The pandemic dramatically accelerated the adoption of digital, cloud-based technologies across the cold chain, including the maritime industry and we see this trend continuing to accelerate as the learnings from the vaccine roll-out are adopted across the industry. This is being driven by a need to perform tasks remotely and streamlining processes to reduce costs and prioritize the safety of their crews and personnel. We are seeing this as a common theme across our cold chain engagements, not only in maritime. There is a rise in digital transformation, including the use of smart technology and data-driven applications, particularly for inland operations and logistics. The pandemic has highlighted the value and need for enhanced remote asset visibility and the importance of technology that can not only collect data, but also implement a logic layer to help users make better and faster decisions with a higher degree of accuracy. The data and insights these technology solutions provide bring a level of predictability within operations, which helps reduce idle times of critical assets through predictive maintenance applications and increased asset utilization.We’re also seeing a growing interest and demand for approaches that support environmental sustainability and decarbonization in energy production and use, in manufacturing and in the supply chains to the end users. Emerson, which has long been a technology driver for energy and production efficiency, is in a very good position to help our customers and the industries we serve enhance their environmental sustainability and make the transitions to a lower carbon use future. Despite the economic and supply chain challenges caused by the pandemic, the cold chain sector has remained focused on initiatives to address climate concerns, including the reduction of carbon emissions, greater use of low-sulfur fuel alternatives, and transitioning to natural (CO2) and low GWP refrigerants.

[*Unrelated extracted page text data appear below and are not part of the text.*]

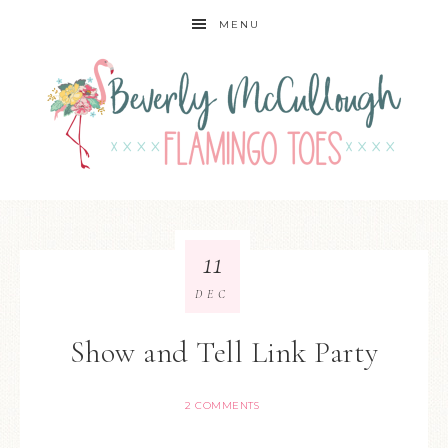
MENU
11
DEC
Show and Tell Link Party
2 COMMENTS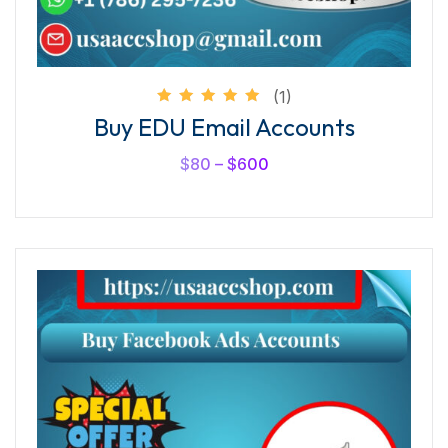
(1)
Rated
Buy EDU Email Accounts
5.00
out of
5
$
80
–
$
600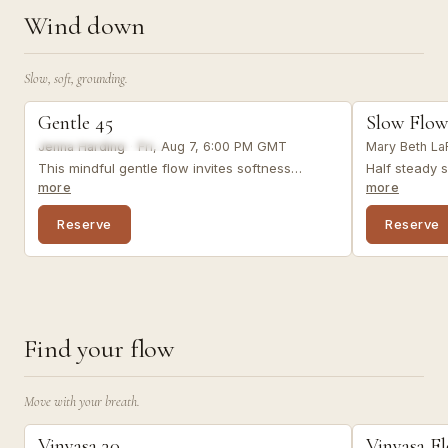
Wind down
Slow, soft, grounding.
slow flow
slow flow
Gentle 45
Slow Flow
LIVE VIRTUAL
LIVE VIRTUAL
FROM A RECENT CLASS
Jenna Harding
·
Fri, Aug 7, 6:00 PM GMT
Mary Beth La
This mindful gentle flow invites softness
Half steady s
through simple, intentional movement, breath,
restorative.
more
more
and awareness. Optional props: 2 blocks, 1
support your 
blanket (or substitutes).
Reserve
Reserve
Find your flow
Move with your breath.
vinyasa
vinyasa
Vinyasa 30
Vinyasa F
LIVE VIRTUAL
LIVE VIRTUAL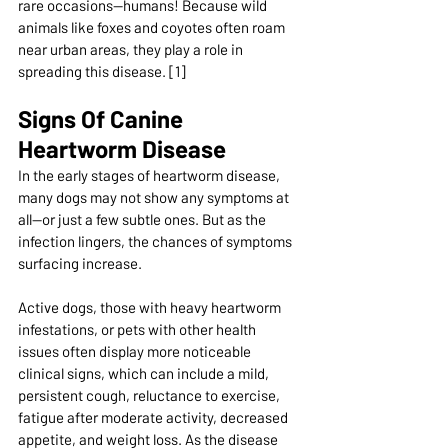
rare occasions—humans! Because wild 
animals like foxes and coyotes often roam 
near urban areas, they play a role in 
spreading this disease. [1]
Signs Of Canine 
Heartworm Disease 
In the early stages of heartworm disease, 
many dogs may not show any symptoms at 
all—or just a few subtle ones. But as the 
infection lingers, the chances of symptoms 
surfacing increase. 
Active dogs, those with heavy heartworm 
infestations, or pets with other health 
issues often display more noticeable 
clinical signs, which can include a mild, 
persistent cough, reluctance to exercise, 
fatigue after moderate activity, decreased 
appetite, and weight loss. As the disease 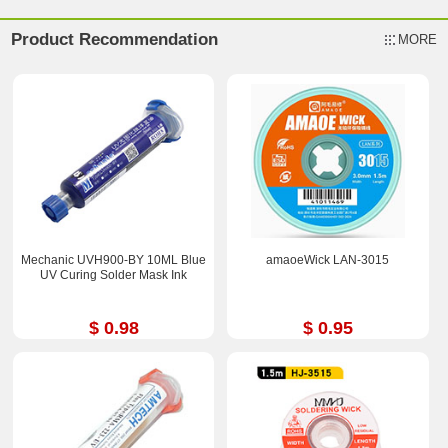
Product Recommendation
MORE
Mechanic UVH900-BY 10ML Blue
amaoeWick LAN-3015
UV Curing Solder Mask Ink
$ 0.98
$ 0.95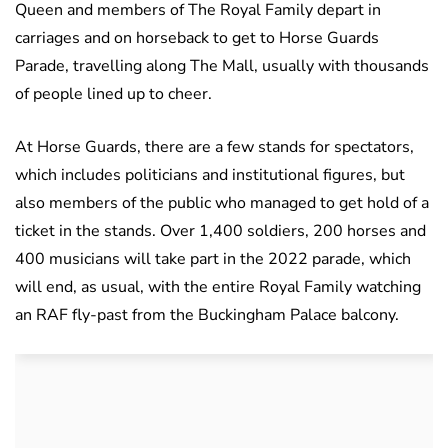
Queen and members of The Royal Family depart in
carriages and on horseback to get to Horse Guards
Parade, travelling along The Mall, usually with thousands
of people lined up to cheer.
At Horse Guards, there are a few stands for spectators,
which includes politicians and institutional figures, but
also members of the public who managed to get hold of a
ticket in the stands. Over 1,400 soldiers, 200 horses and
400 musicians will take part in the 2022 parade, which
will end, as usual, with the entire Royal Family watching
an RAF fly-past from the Buckingham Palace balcony.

    5. How has your business responded to the COVID-19 pandemic?

Emerson is managing through the pandemic similarly to other global companies in our industries. The goods and services produced by our company directly support critical infrastructure industries and serve essential industries, including HVAC and climate control technologies, refrigeration, medical, health care and pharmaceuticals, as well as building management, to name a few. We have kept our facilities operating, following local government requirements and public health guidance.With the support of technology and the ingenuity of our employees, we have found new and creative ways to do things and keep us together and working while socially distanced. In addition, early in the pandemic, Emerson donated its surplus N95 and surgical masks, gloves, safety glasses, shoe covers and face shields to frontline responders, including hospitals, medical testing sites, urgent care facilities, law enforcement and fire safety professionals. Our cause-driven business purpose – to drive innovation that makes the world healthier, safer, smarter and more sustainable – has been the foundation of our approach during this crisis. Emerson’s compressors are being used for refrigeration to hold COVID-19 test kits and for air conditioning in temporary hospitals. Our temperature tracking devices help to ensure proper conditions for testing products shipped across the world. And our technologies are being used in the making of ventilators, masks and pharmaceuticals, including vaccines.

    6. Why is exhibiting at Intermodal Connect important for your business in 2021?

Intermodal Connect is a crucial platform for Emerson to connect with customers and learn about the latest trends and movements in the industry. The past year has been challenging for all companies. Coming together in this year’s virtual format is a vital way to help the industry recover, improve and succeed.